I think this is a reasonable exemption amount that provides certainty and protection for the vast majority of Americans; I hope it passes quickly.

Monday, January 11, 2010

Federal Estate Tax Repeal -- It Really Happened!

From the moment in June 2001 that President Bush signed into law the legislation that provided for the repeal of the Federal estate tax in 2010, “experts” have been convinced that Congress would by now have acted to “fix” what is widely acknowledged to be preposterous tax policy. Not only does the repeal exist for this year only, but the Federal estate will return with a vengeance in 2011, as the exemption returns to its 2000 level of $1,000,000 per person. Compared with the 2009 exemption of $3,500,000, 2011 will see many more “middle class” estates subject to the imposition of federal estate tax.

But just because there’s no federal estate tax in 2010 doesn’t mean that Congress has necessarily done taxpayers a huge favor. That’s because 2010 also brings the elimination of the unlimited “step-up” in basis for inherited assets. In 2010, only the first 1.3 million assets ($4.3 million if there’s a surviving spouse) will be valued at their “date of death” value for capital gains purposes. All other assets will be passed to the heirs at a “carryover” tax basis, and will result in the imposition of a capital gains tax if appreciated assets are later sold by the heirs. Trying to determine the original tax basis of many assets – especially stocks that may have been owned by a decedent for many years – will be a record-keeping nightmare.

We’re already seeing the impact of this irrational tax policy. A recent article in the New York Post described how 87 year-old Fritz Lohman died at 11:00 a.m. on New Years’ Eve. Since Lohman died in 2009, his $10 million estate will be subject to a total estate tax in excess of $3,500,000. Had Lohman survived thirteen hours, his estate would have been subject to a New York estate tax of about $1,000,000.

Why this tax roller coaster? When estate tax repeal was passed in 2001, the Senate’s budget rules required that the legislation had to “sunset” in 2011. The Republicans were then able to claim that they had lived up to their 2000 election promise to repeal the estate tax, leaving it to future Congresses and Presidential administrations to come up with a more permanent resolution. The Republicans came close to passing a permanent repeal of the estate tax during the latter years of the Bush administration, but fell a few votes short. Now, with the nation fighting wars on multiple fronts, with the need to fund health care on the horizon, and with the country’s economy stagnant, it seems unlikely that Congress will be willing to forego the revenue that would be generated by the estate tax beginning next year. At best, we may see legislation enacted that will return the tax to the 2009 per person exemption of $3,500,000.

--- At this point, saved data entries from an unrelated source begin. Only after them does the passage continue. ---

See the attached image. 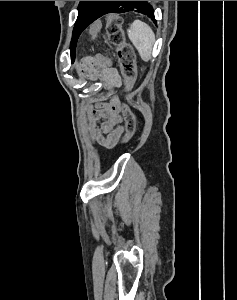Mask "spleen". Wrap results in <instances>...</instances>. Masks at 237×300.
Wrapping results in <instances>:
<instances>
[{
	"mask_svg": "<svg viewBox=\"0 0 237 300\" xmlns=\"http://www.w3.org/2000/svg\"><path fill=\"white\" fill-rule=\"evenodd\" d=\"M127 35L131 43L136 47L141 59L150 61L152 47L155 43V35L151 27L146 25V23H142V21H134L130 25V29H127Z\"/></svg>",
	"mask_w": 237,
	"mask_h": 300,
	"instance_id": "3e777b00",
	"label": "spleen"
}]
</instances>
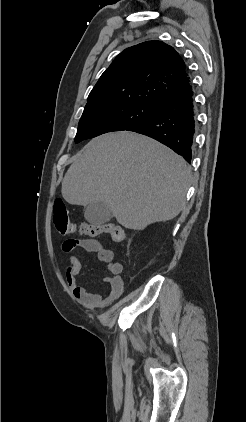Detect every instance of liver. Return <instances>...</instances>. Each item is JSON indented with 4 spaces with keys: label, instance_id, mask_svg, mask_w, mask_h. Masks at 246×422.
<instances>
[{
    "label": "liver",
    "instance_id": "6515ba94",
    "mask_svg": "<svg viewBox=\"0 0 246 422\" xmlns=\"http://www.w3.org/2000/svg\"><path fill=\"white\" fill-rule=\"evenodd\" d=\"M191 179L186 161L165 145L129 131L92 139L67 170L61 192L72 205L103 201L119 224L143 230L175 218Z\"/></svg>",
    "mask_w": 246,
    "mask_h": 422
}]
</instances>
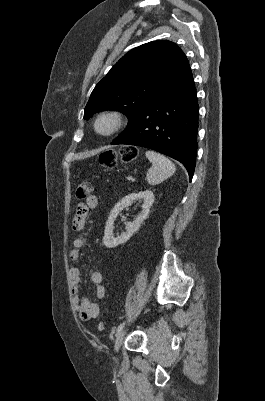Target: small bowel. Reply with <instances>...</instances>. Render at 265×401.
Returning a JSON list of instances; mask_svg holds the SVG:
<instances>
[{
	"instance_id": "c3829d8e",
	"label": "small bowel",
	"mask_w": 265,
	"mask_h": 401,
	"mask_svg": "<svg viewBox=\"0 0 265 401\" xmlns=\"http://www.w3.org/2000/svg\"><path fill=\"white\" fill-rule=\"evenodd\" d=\"M98 206V198L95 195H91L86 199L85 202L78 204L76 213L72 221V227L75 231H81L86 223L89 211ZM86 238L83 235H78L72 242V249L69 252V258L72 261H77L80 257L81 249L86 245ZM70 281L73 293L74 308L79 318L82 321H88L96 318L101 313V307L97 302L91 301L85 296L79 295L80 286V271L77 267H71L70 269ZM90 280L95 289L96 296L100 299L106 296V288L104 286V276L99 271H92L90 274Z\"/></svg>"
}]
</instances>
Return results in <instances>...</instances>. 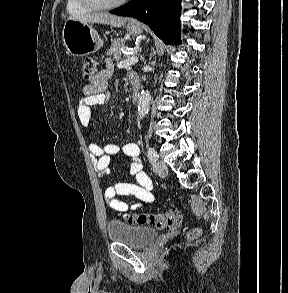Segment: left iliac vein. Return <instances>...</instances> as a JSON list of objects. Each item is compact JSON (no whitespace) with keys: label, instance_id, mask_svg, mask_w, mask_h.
Instances as JSON below:
<instances>
[{"label":"left iliac vein","instance_id":"4c4485c4","mask_svg":"<svg viewBox=\"0 0 288 293\" xmlns=\"http://www.w3.org/2000/svg\"><path fill=\"white\" fill-rule=\"evenodd\" d=\"M156 172L159 176L165 177L168 174V167L163 161H158L155 164Z\"/></svg>","mask_w":288,"mask_h":293}]
</instances>
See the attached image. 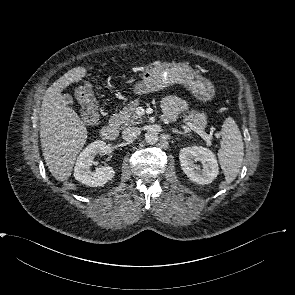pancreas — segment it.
Here are the masks:
<instances>
[{
  "instance_id": "1",
  "label": "pancreas",
  "mask_w": 295,
  "mask_h": 295,
  "mask_svg": "<svg viewBox=\"0 0 295 295\" xmlns=\"http://www.w3.org/2000/svg\"><path fill=\"white\" fill-rule=\"evenodd\" d=\"M139 102L137 100L130 102L118 114H114L111 123L116 127H127L142 123V118L136 113ZM185 120L195 124L200 129H204L207 125V116L195 110L184 114Z\"/></svg>"
}]
</instances>
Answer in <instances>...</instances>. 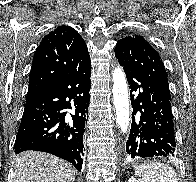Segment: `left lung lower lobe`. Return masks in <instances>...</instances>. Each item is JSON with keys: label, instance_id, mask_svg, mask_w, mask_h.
<instances>
[{"label": "left lung lower lobe", "instance_id": "0a47b994", "mask_svg": "<svg viewBox=\"0 0 196 182\" xmlns=\"http://www.w3.org/2000/svg\"><path fill=\"white\" fill-rule=\"evenodd\" d=\"M133 108L126 151L131 158L175 156V130L171 98L154 82L133 70L124 61Z\"/></svg>", "mask_w": 196, "mask_h": 182}]
</instances>
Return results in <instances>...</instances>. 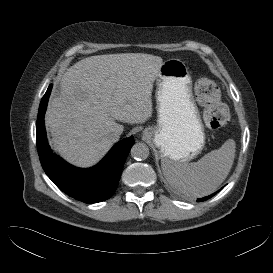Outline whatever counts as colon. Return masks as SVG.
Listing matches in <instances>:
<instances>
[{"label":"colon","mask_w":273,"mask_h":273,"mask_svg":"<svg viewBox=\"0 0 273 273\" xmlns=\"http://www.w3.org/2000/svg\"><path fill=\"white\" fill-rule=\"evenodd\" d=\"M195 95L204 106L203 120L210 130L222 128L229 120L226 106L219 102L220 91L218 86L207 78H200L195 82Z\"/></svg>","instance_id":"5ec220e1"}]
</instances>
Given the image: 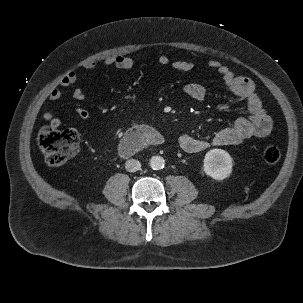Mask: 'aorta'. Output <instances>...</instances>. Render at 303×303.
<instances>
[{"label": "aorta", "instance_id": "obj_1", "mask_svg": "<svg viewBox=\"0 0 303 303\" xmlns=\"http://www.w3.org/2000/svg\"><path fill=\"white\" fill-rule=\"evenodd\" d=\"M150 167L153 170H160L165 166V160L161 156H153L149 161Z\"/></svg>", "mask_w": 303, "mask_h": 303}]
</instances>
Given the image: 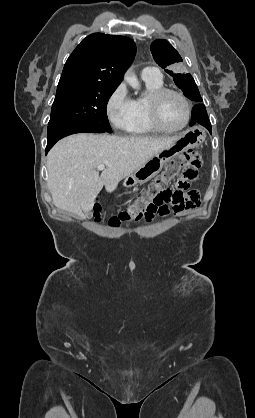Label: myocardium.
<instances>
[{"label":"myocardium","mask_w":255,"mask_h":418,"mask_svg":"<svg viewBox=\"0 0 255 418\" xmlns=\"http://www.w3.org/2000/svg\"><path fill=\"white\" fill-rule=\"evenodd\" d=\"M169 94H174L178 96L184 102L186 107V118L183 124L177 128H168L162 123L161 120V103L162 100ZM148 112L150 122L157 131L163 133H177L184 130L188 126L192 116V105L189 99L186 97V95L183 94L181 91L173 88L163 87L149 95Z\"/></svg>","instance_id":"obj_1"}]
</instances>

What’s the average person to do? Married couples with total assets (including the value of the death benefit of life insurance) in excess of $2 million need to review their wills or living trusts to ensure that the estate tax planning language takes into account the possibility of a death in a year without a Federal estate tax. The absence of such a “savings clause” might result in unforeseen consequences that might be contrary to your intent.